Fueron muchas las veces que su amigo Pedro Albizu Campos lo visitó en su casa de Guaynabo y que, entre sus temas de conversación, estaba la jugada de gallos. Se levantaban del balcón y caminaban hasta el patio donde Martínez Nadal le mostraba los gallos de pelea. En ocasiones le dijo: “Pedro, estos son mis bebés”, refiriéndose a los pollitos acabados de salir del cascarón y futuros combatientes.

Años después de la muerte de Rafael Martínez Nadal su hijo, Mario, visitaba las galleras y llevaba consigo el reloj de bolsillo de su padre, y cuando decía que lo tenía al momento de la firma del proyecto, venían los galleros a besar este artefacto que su invención fue para medir la existencia humana. Lamentablemente no se sabe el paradero del reloj.

Tradicionalmente las galleras en Puerto Rico eran los lugares donde los pobres y los ricos se encontraban para compartir sobre algo que tenían en común; su afición por los gallos.
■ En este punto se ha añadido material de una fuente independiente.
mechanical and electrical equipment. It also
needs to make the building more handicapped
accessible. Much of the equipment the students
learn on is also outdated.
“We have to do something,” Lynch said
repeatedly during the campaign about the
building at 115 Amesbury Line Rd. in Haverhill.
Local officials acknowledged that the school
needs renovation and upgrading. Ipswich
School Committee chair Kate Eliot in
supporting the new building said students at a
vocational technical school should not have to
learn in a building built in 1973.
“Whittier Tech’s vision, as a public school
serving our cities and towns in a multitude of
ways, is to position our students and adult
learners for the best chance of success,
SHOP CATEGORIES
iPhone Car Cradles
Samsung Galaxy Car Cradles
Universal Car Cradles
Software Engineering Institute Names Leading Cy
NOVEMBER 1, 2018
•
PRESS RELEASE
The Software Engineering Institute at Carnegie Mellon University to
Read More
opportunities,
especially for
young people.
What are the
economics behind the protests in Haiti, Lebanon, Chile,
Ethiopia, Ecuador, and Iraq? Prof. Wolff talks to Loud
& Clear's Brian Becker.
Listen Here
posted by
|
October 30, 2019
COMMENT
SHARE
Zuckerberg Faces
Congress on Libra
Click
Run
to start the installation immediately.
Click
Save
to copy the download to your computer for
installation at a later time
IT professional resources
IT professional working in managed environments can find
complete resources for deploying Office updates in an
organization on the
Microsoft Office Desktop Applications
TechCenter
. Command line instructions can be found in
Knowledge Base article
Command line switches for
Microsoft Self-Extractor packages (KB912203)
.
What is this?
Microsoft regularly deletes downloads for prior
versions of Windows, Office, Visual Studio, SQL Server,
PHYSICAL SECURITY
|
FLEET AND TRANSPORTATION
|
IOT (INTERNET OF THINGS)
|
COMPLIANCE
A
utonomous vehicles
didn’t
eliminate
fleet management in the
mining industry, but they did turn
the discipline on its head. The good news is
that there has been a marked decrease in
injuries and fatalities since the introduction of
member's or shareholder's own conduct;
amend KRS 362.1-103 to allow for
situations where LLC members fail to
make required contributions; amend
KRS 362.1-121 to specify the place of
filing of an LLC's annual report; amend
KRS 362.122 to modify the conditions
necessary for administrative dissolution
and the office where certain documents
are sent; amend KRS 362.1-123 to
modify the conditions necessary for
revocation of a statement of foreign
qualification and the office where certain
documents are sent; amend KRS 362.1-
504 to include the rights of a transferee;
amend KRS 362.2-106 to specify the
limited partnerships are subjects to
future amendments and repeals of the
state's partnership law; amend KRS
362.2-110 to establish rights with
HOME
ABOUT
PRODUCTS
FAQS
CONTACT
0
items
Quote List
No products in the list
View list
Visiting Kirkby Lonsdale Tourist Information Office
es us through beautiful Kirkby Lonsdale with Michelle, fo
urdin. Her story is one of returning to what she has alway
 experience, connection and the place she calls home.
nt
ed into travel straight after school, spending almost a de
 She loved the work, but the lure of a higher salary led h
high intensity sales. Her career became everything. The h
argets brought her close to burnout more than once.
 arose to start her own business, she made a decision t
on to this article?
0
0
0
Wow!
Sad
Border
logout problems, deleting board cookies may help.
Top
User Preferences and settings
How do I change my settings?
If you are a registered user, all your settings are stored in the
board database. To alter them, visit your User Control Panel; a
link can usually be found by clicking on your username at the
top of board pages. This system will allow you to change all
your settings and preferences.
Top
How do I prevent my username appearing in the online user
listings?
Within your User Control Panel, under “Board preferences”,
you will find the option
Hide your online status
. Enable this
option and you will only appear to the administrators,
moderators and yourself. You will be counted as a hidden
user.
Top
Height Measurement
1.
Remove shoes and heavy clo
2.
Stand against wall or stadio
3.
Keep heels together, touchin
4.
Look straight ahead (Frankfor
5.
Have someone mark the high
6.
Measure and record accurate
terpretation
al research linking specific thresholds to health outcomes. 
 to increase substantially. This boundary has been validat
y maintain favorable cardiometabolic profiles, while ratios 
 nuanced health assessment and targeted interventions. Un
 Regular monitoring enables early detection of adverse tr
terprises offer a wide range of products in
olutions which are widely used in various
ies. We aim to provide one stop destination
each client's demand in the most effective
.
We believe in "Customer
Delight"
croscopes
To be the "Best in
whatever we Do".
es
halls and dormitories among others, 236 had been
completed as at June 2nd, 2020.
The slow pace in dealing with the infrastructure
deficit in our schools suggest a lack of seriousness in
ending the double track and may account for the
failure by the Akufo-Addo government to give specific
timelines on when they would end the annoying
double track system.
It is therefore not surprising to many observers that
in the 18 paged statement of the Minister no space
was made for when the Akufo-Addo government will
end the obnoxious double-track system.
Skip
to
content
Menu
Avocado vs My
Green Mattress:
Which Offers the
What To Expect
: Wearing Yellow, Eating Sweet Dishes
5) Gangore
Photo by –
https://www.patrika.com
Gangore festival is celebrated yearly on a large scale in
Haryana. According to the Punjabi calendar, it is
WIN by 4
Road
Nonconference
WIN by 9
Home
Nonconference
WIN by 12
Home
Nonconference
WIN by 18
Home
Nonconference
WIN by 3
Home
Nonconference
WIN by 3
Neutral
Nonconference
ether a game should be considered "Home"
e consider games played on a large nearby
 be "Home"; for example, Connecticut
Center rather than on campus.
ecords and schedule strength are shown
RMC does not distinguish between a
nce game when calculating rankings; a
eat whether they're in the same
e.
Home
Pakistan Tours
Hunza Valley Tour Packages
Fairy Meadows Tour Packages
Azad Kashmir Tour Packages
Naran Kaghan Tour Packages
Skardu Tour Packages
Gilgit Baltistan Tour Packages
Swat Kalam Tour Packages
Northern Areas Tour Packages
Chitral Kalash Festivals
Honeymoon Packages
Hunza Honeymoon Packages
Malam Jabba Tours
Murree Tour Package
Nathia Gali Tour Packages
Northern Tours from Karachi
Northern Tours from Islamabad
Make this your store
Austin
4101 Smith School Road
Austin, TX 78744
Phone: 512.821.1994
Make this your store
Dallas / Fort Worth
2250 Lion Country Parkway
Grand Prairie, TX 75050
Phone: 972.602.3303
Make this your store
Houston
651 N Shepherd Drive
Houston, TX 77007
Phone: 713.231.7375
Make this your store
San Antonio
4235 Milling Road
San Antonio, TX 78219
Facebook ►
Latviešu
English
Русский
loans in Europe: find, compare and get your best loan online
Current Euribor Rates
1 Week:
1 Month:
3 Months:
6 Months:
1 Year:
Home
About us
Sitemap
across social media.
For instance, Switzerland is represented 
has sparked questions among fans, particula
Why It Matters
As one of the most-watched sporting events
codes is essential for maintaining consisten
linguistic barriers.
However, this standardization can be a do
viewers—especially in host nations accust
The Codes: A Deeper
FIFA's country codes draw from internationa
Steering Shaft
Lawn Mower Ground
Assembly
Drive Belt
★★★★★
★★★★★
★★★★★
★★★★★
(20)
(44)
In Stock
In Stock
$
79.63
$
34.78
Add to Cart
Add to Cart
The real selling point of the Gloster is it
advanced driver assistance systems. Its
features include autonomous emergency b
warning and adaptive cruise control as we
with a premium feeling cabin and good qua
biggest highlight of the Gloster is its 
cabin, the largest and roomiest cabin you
Eran sitios de camaradería, tertulia, tragos y comida, donde la amistad fluía a borbotones y que al encontrarse en el caminar por el pueblo la conversación sobre el tema surgía donde otros se unían y, por supuesto, se formaba un espontaneo conversatorio.

En el cuatrienio pasado se construyó en los predios del Capitolio un gallo como homenaje a todos los galleros de Puerto Rico, que lo recibieron con júbilo y agradecimiento. Con esto se demostró la defensa de los estadistas a esta centenaria costumbre y a que, distinto a España, el gallo es el toro del Caribe.

Pedro Pierluisi no fue a la gallera a jugar ni apostar. Fue como invitado. La prohibición está en que los gallos peleen, pues la ley federal lo considera crueldad contra animales, y ya hay un fuerte movimiento alrededor del mundo para defender la fauna de la intromisión indebida del ser humano. Sin embargo, la cultura resiste la ley, pues la violación al estatuto es una forma de reafirmar la puertorriqueñidad.

La cultura tiene fuerza volcánica en los pueblos. La corrida de toros en España y las fiestas de San Fermín poseen raíces milenarias. Sectores opositores no han podido erradicarla. Igual sucede con los gallos. Por debajo de la ilegalidad una costumbre permea en la psiquis de los jugadores como parte de su identidad cultural y personal y que se transmitirá siempre de generación a generación.